A recent article in Nature explores threats to the world’s agricultural production and provides solutions to help stabilize the global wheat supply. Led by International Maize and Wheat Improvement Center (CIMMYT) scientists – with contributions from NASA Harvest’s Inbal Becker-Reshef, SOAS University of London, the Sainsbury Laboratory, John Innes Centre, Pennsylvania State University, and Versant Vision LLC – the article provides an overview of how the Russian invasion of Ukraine reveals shortcomings in the global agri-food system and discusses measures policymakers can take to improve food security.
As the Russian invasion of Ukraine drives wheat prices to their highest levels since 2012, consumers around the world are feeling the economic hit. Ukraine, a major exporter of wheat, has seen its production fall post-invasion and this supply shock has created uncertainty around whether there will be adequate supply for wheat-importing nations.
With the FAO’s Food Price Index reporting wheat prices 16% higher in July 2022 than the same time last year, there is an urgent need to implement strategies that can mitigate further price increases and allow consumers to access the food they need for survival.
The authors of the article argue that a combination of supply- and demand-side interventions are necessary to minimize near-term food insecurity and shore up long-term global wheat supply.
Taken from article: Dynamics of the global wheat trade. a–c, The central role of Russia and Ukraine is highlighted in data on annual wheat exports (a), annual wheat imports (b), and in the provision of wheat exports to import-dependent countries, particularly in the Global South (c): Asia (1) excluding Indonesia, Turkey, Philippines, Japan and Bangladesh; Africa (2) excluding Egypt, Algeria and Nigeria; Europe (3) excluding Italy, Spain and the Netherlands; and Americas (4) excluding Brazil and Mexico. Data and code are available from https://github.com/FBaudron/Figure_Bentley_et_al.
Countries with no data available are colored in grey in a and b. In c, the height of a block is proportional to the volume of wheat exported or imported by the corresponding country, and the width of a stream field is proportional to the volume of wheat traded between the two countries connected by the stream field. Exports from Ukraine are shown in light red and exports from Russia are shown in dark red, with all other exporting countries shown in orange.

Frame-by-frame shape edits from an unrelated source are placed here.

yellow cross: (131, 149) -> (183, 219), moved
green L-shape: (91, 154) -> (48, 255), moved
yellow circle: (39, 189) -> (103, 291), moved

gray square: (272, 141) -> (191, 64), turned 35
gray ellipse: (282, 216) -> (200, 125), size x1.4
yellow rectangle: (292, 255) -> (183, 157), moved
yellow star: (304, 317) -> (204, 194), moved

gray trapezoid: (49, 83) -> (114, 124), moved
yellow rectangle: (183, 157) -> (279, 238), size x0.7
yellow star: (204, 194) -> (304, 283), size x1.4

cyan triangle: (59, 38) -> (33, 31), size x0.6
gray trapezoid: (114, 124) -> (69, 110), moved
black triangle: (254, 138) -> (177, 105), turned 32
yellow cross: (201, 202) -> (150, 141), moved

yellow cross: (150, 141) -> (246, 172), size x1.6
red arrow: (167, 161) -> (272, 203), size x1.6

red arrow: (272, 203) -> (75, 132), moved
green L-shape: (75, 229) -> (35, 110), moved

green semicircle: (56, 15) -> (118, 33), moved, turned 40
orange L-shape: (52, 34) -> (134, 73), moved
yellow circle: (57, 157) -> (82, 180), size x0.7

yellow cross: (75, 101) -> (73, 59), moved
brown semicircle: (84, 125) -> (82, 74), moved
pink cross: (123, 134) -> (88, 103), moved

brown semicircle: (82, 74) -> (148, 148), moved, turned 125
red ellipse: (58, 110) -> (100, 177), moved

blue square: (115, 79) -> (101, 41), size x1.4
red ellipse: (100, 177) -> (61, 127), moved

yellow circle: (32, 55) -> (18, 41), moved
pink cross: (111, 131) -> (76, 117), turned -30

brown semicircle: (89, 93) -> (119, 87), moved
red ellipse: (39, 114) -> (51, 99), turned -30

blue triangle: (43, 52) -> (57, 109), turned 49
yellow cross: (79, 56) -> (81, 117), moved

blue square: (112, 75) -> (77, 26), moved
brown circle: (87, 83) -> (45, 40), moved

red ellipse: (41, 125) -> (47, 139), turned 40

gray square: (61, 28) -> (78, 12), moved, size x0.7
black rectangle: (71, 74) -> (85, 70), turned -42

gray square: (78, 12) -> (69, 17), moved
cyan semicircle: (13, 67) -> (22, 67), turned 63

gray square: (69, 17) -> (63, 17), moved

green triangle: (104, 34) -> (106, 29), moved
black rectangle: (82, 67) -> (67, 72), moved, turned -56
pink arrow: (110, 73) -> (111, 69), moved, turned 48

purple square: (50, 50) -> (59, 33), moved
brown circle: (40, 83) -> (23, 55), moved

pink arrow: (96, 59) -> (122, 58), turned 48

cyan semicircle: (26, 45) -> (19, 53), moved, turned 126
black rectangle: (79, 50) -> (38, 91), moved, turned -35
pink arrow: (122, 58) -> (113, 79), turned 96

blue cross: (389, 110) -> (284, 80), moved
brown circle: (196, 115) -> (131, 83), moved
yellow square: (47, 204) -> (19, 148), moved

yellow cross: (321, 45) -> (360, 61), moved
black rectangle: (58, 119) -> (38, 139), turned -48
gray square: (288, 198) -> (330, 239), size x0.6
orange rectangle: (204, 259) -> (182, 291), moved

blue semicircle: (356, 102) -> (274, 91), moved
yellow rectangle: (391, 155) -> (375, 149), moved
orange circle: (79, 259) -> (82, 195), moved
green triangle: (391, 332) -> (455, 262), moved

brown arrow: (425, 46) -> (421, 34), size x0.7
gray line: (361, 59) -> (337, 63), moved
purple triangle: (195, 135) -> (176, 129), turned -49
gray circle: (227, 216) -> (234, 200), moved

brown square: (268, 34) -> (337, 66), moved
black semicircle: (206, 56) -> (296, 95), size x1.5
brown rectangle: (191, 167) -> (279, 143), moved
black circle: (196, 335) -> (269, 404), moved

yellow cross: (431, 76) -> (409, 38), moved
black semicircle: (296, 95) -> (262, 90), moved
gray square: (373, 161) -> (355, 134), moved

In the immediate future, states should look at intensifying current wheat production. In many places, current wheat yields are not meeting their potential. Incorporating more efficient management strategies around irrigation, pest management, and tillage could increase yields in lower producing countries, whereas high producing countries like the US and Canada can improve production through targeted agricultural subsidies.
States can also improve supply by reducing demand through restriction of grain for human rather than animal consumption, encouraging alternative nutrition sources, and exploring substituting the use of cheaper cereals in current flour blends.
For the medium-term, the authors suggest that many areas around the globe could be sustainably transitioned to wheat production. They provide Ethiopia as an example, noting that the country has announced plans to achieve wheat self-sufficiency through both expanding wheat production to new areas while also double cropping in existing wheat farmland with the water infrastructure necessary to support it.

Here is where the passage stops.